▸ TASK TO COMPLETE: Bring together all lines from the listing below that contain the string "information".

▸ EXTRACTED RECORDS:
· · · ·

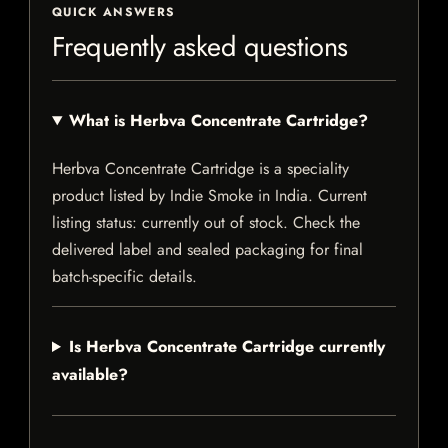
QUICK ANSWERS
Frequently asked questions
What is Herbva Concentrate Cartridge?
Herbva Concentrate Cartridge is a speciality
product listed by Indie Smoke in India. Current
listing status: currently out of stock. Check the
delivered label and sealed packaging for final
batch-specific details.
Is Herbva Concentrate Cartridge currently
available?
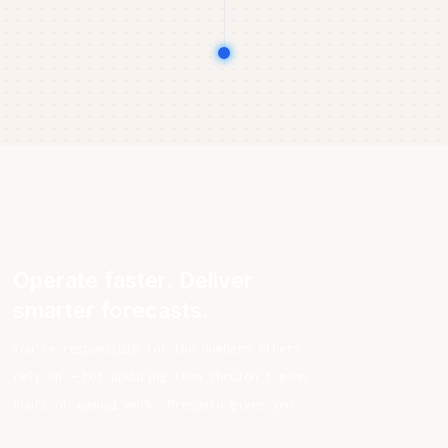
Operate faster. Deliver
smarter forecasts.
You’re responsible for the numbers others
rely on — but updating them shouldn’t mean
hours of manual work. Precanto gives you:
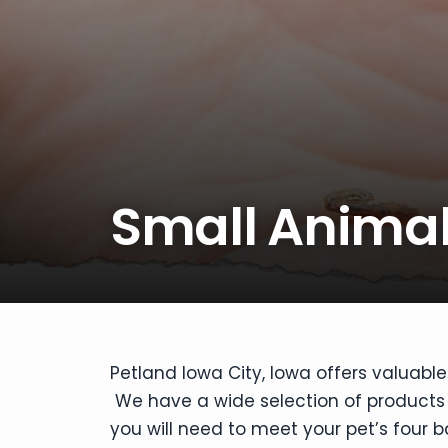
disabilities
who
are
using
a
screen
reader;
Press
Small Animal
Control-
F10
to
open
an
accessibility
menu.
Petland Iowa City, Iowa offers valuable
We have a wide selection of products f
you will need to meet your pet’s four b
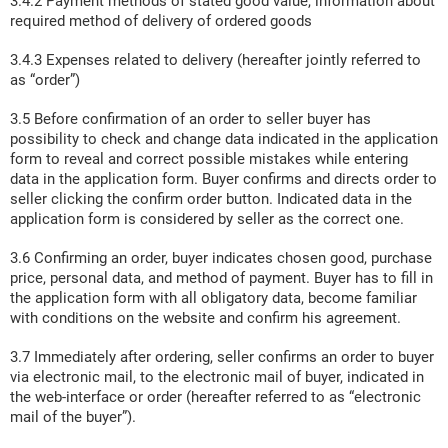
3.4.2 Payment methods of stated good value, information about
required method of delivery of ordered goods
3.4.3 Expenses related to delivery (hereafter jointly referred to
as “order”)
3.5 Before confirmation of an order to seller buyer has
possibility to check and change data indicated in the application
form to reveal and correct possible mistakes while entering
data in the application form. Buyer confirms and directs order to
seller clicking the confirm order button. Indicated data in the
application form is considered by seller as the correct one.
3.6 Confirming an order, buyer indicates chosen good, purchase
price, personal data, and method of payment. Buyer has to fill in
the application form with all obligatory data, become familiar
with conditions on the website and confirm his agreement.
3.7 Immediately after ordering, seller confirms an order to buyer
via electronic mail, to the electronic mail of buyer, indicated in
the web-interface or order (hereafter referred to as “electronic
mail of the buyer”).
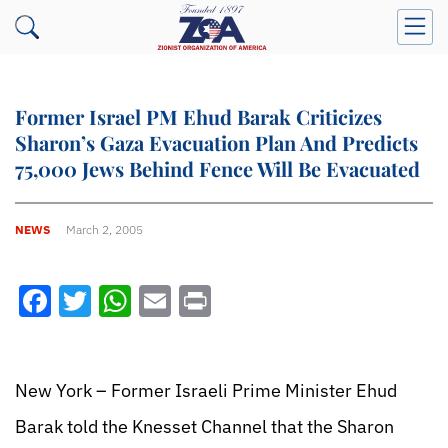
Former Israel PM Ehud Barak Criticizes
Sharon’s Gaza Evacuation Plan And Predicts
75,000 Jews Behind Fence Will Be Evacuated
NEWS
March 2, 2005
Facebook
Twitter
WhatsApp
Email
Print
New York – Former Israeli Prime Minister Ehud
Barak told the Knesset Channel that the Sharon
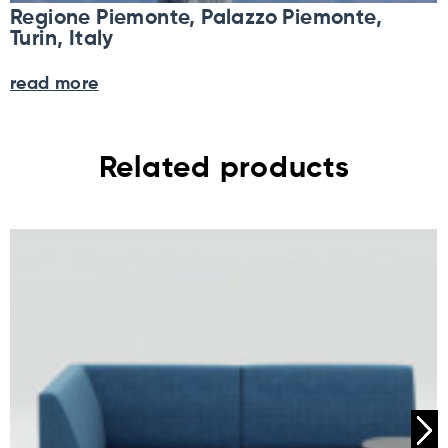
Regione Piemonte, Palazzo Piemonte,
Turin, Italy
read more
Related products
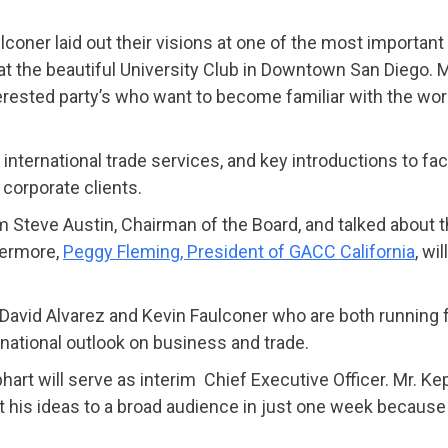
coner laid out their visions at one of the most importan
 the beautiful University Club in Downtown San Diego. M
erested party’s who want to become familiar with the wor
ternational trade services, and key introductions to fac
orporate clients.
Steve Austin, Chairman of the Board, and talked about th
hermore,
Peggy Fleming, President of GACC California
, wi
avid Alvarez and Kevin Faulconer who are both running f
rnational outlook on business and trade.
 will serve as interim Chief Executive Officer. Mr. Keph
his ideas to a broad audience in just one week because 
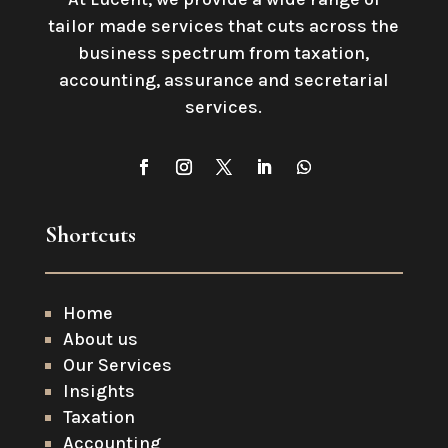
tailor made services that cuts across the
business spectrum from taxation,
accounting, assurance and secretarial
services
.
Shortcuts
Home
About us
Our Services
Insights
Taxation
Accounting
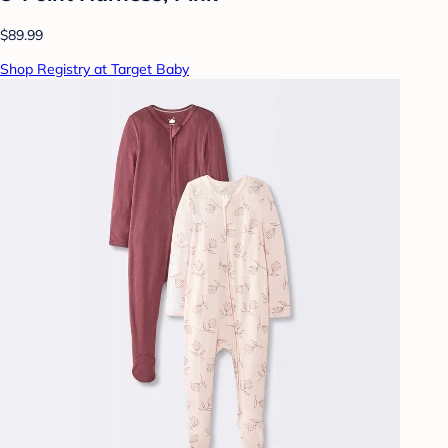
$89.99
Shop Registry at Target Baby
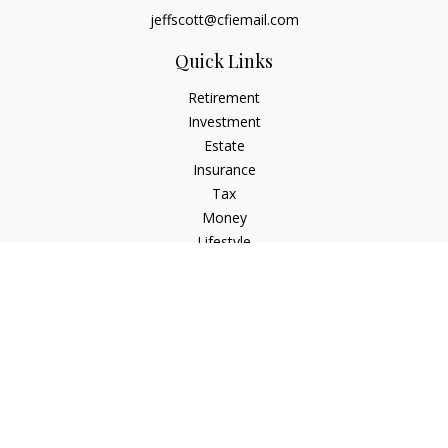
jeffscott@cfiemail.com
Quick Links
Retirement
Investment
Estate
Insurance
Tax
Money
Lifestyle
Latest Articles
All Videos
All Calculators
Check the background of your financial professional on
FINRA's
BrokerCheck
.
The content is developed from sources believed to be
providing accurate information. The information in this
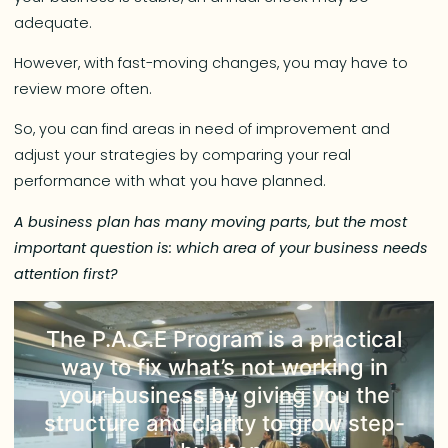
adequate.
However, with fast-moving changes, you may have to
review more often.
So, you can find areas in need of improvement and
adjust your strategies by comparing your real
performance with what you have planned.
A business plan has many moving parts, but the most
important question is: which area of your business needs
attention first?
The
P.A.C.E Program
is a practical
way to fix what’s not working in
your business by giving you the
structure and clarity to grow step-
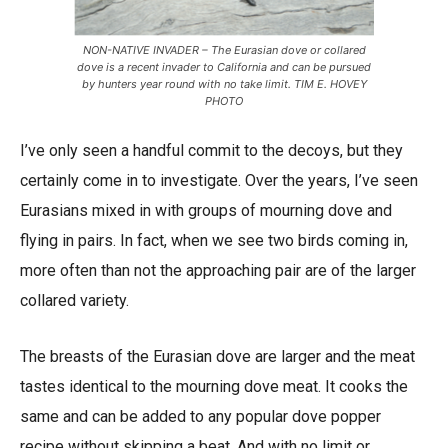
NON-NATIVE INVADER – The Eurasian dove or collared
dove is a recent invader to California and can be pursued
by hunters year round with no take limit. TIM E. HOVEY
PHOTO
I’ve only seen a handful commit to the decoys, but they
certainly come in to investigate. Over the years, I’ve seen
Eurasians mixed in with groups of mourning dove and
flying in pairs. In fact, when we see two birds coming in,
more often than not the approaching pair are of the larger
collared variety.
The breasts of the Eurasian dove are larger and the meat
tastes identical to the mourning dove meat. It cooks the
same and can be added to any popular dove popper
recipe without skipping a beat. And with no limit or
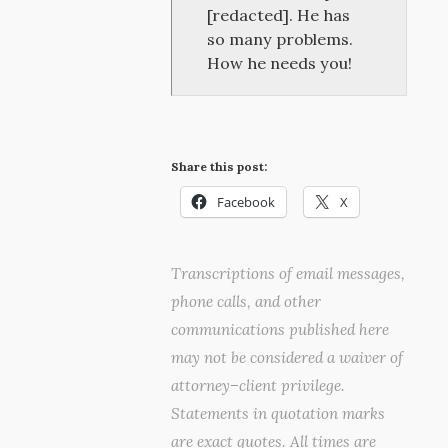
[redacted]. He has
so many problems.
How he needs you!
Share this post:
Facebook
X
Transcriptions of email messages,
phone calls, and other
communications published here
may not be considered a waiver of
attorney–client privilege.
Statements in quotation marks
are exact quotes. All times are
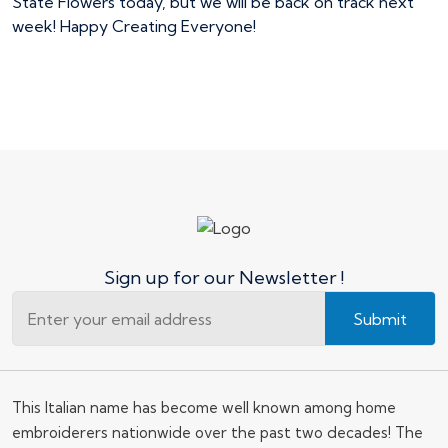
State Flowers today, but we will be back on track next
week! Happy Creating Everyone!
Sign up for our Newsletter !
Submit
This Italian name has become well known among home
embroiderers nationwide over the past two decades! The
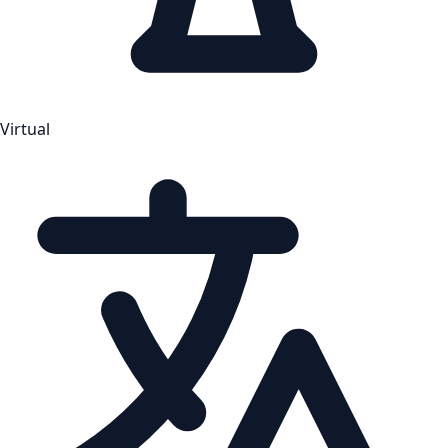
Virtual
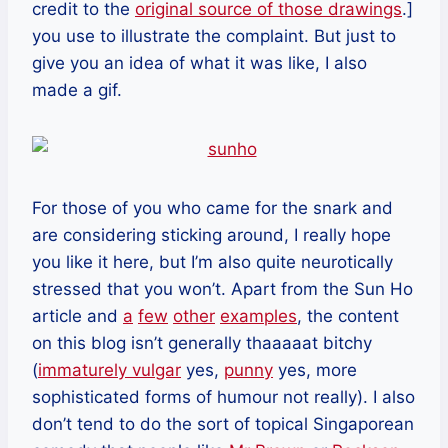
credit to the
original source of those drawings
.]
you use to illustrate the complaint. But just to
give you an idea of what it was like, I also
made a gif.
For those of you who came for the snark and
are considering sticking around, I really hope
you like it here, but I’m also quite neurotically
stressed that you won’t. Apart from the Sun Ho
article and
a
few
other
examples
, the content
on this blog isn’t generally thaaaaat bitchy
(
immaturely vulgar
yes,
punny
yes, more
sophisticated forms of humour not really). I also
don’t tend to do the sort of topical Singaporean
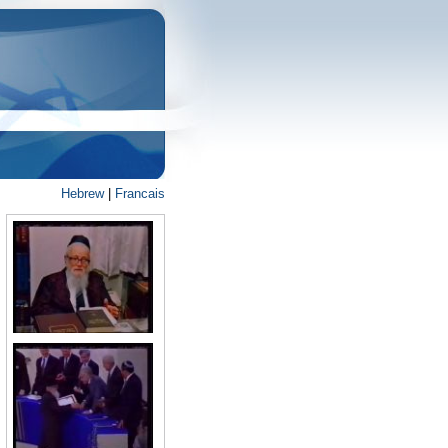
Hebrew
|
Francais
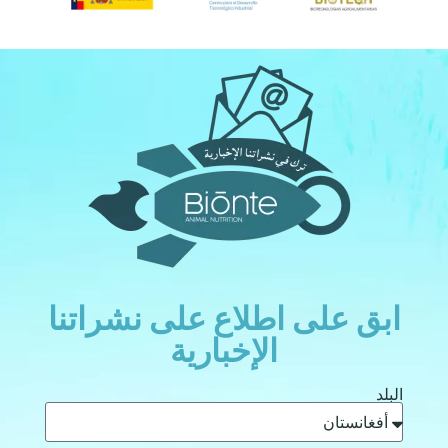
ابق على اطلاع على نشراتنا
الإخبارية
البلد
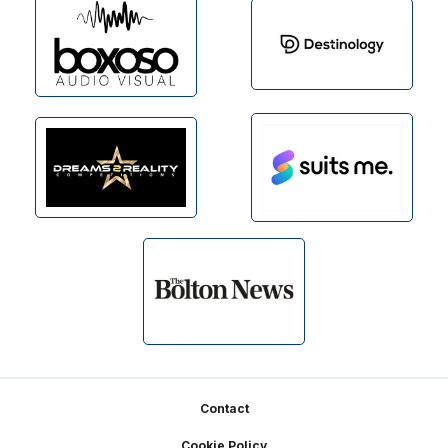
Footer
Contact
Cookie Policy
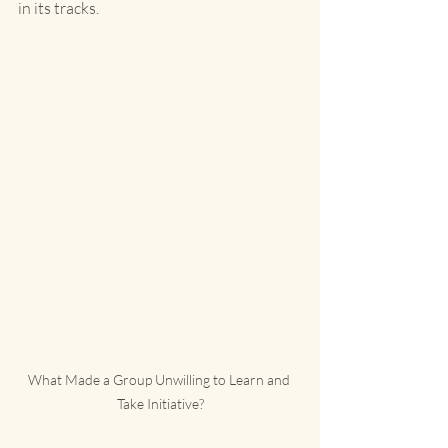
in its tracks.
What Made a Group Unwilling to Learn and 
Take Initiative?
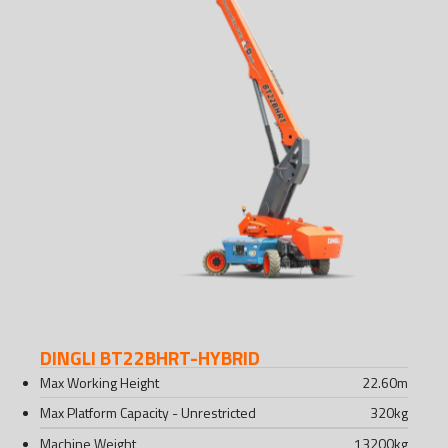
DINGLI BT22BHRT-HYBRID
Max Working Height
22.60
m
Max Platform Capacity - Unrestricted
320
kg
Machine Weight
13200
kg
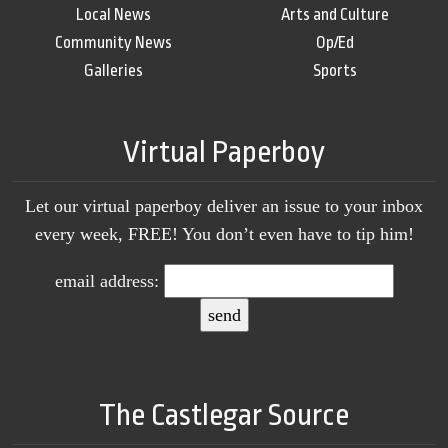
Local News
Arts and Culture
Community News
Op/Ed
Galleries
Sports
Virtual Paperboy
Let our virtual paperboy deliver an issue to your inbox
every week, FREE! You don’t even have to tip him!
email address:
The Castlegar Source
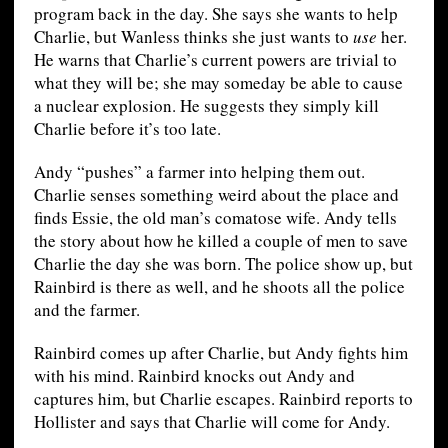
program back in the day. She says she wants to help
Charlie, but Wanless thinks she just wants to
use
her.
He warns that Charlie’s current powers are trivial to
what they will be; she may someday be able to cause
a nuclear explosion. He suggests they simply kill
Charlie before it’s too late.
Andy “pushes” a farmer into helping them out.
Charlie senses something weird about the place and
finds Essie, the old man’s comatose wife. Andy tells
the story about how he killed a couple of men to save
Charlie the day she was born. The police show up, but
Rainbird is there as well, and he shoots all the police
and the farmer.
Rainbird comes up after Charlie, but Andy fights him
with his mind. Rainbird knocks out Andy and
captures him, but Charlie escapes. Rainbird reports to
Hollister and says that Charlie will come for Andy.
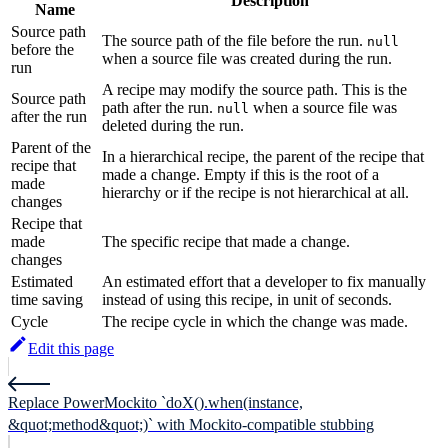
Description
Name
Source path
The source path of the file before the run.
null
before the
when a source file was created during the run.
run
A recipe may modify the source path. This is the
Source path
path after the run.
when a source file was
null
after the run
deleted during the run.
Parent of the
In a hierarchical recipe, the parent of the recipe that
recipe that
made a change. Empty if this is the root of a
made
hierarchy or if the recipe is not hierarchical at all.
changes
Recipe that
made
The specific recipe that made a change.
changes
Estimated
An estimated effort that a developer to fix manually
time saving
instead of using this recipe, in unit of seconds.
Cycle
The recipe cycle in which the change was made.
Edit this page
Replace PowerMockito `doX().when(instance,
&quot;method&quot;)` with Mockito-compatible stubbing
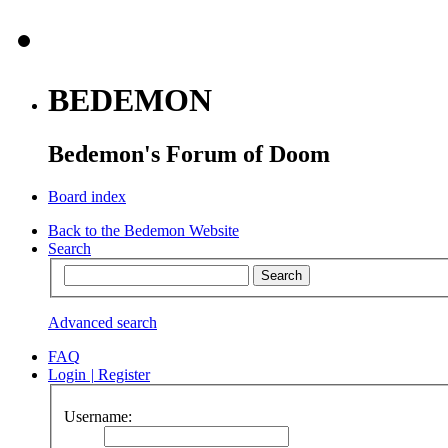
BEDEMON
Bedemon's Forum of Doom
Board index
Back to the Bedemon Website
Search
Advanced search
FAQ
Login
|
Register
Username:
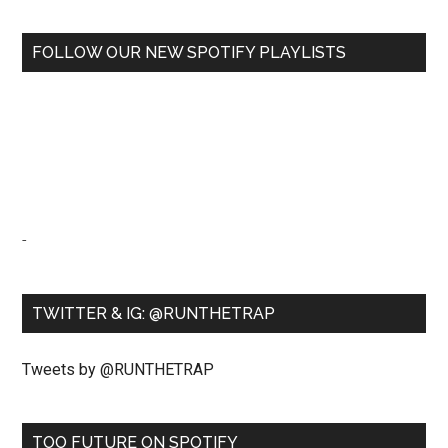
FOLLOW OUR NEW SPOTIFY PLAYLISTS
-
TWITTER & IG: @RUNTHETRAP
Tweets by @RUNTHETRAP
TOO FUTURE ON SPOTIFY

· · · ·

▸ SOLUTION TO THIS TASK:
3.4.2 Payment methods of stated good value, information about
providing accurate information. The information in this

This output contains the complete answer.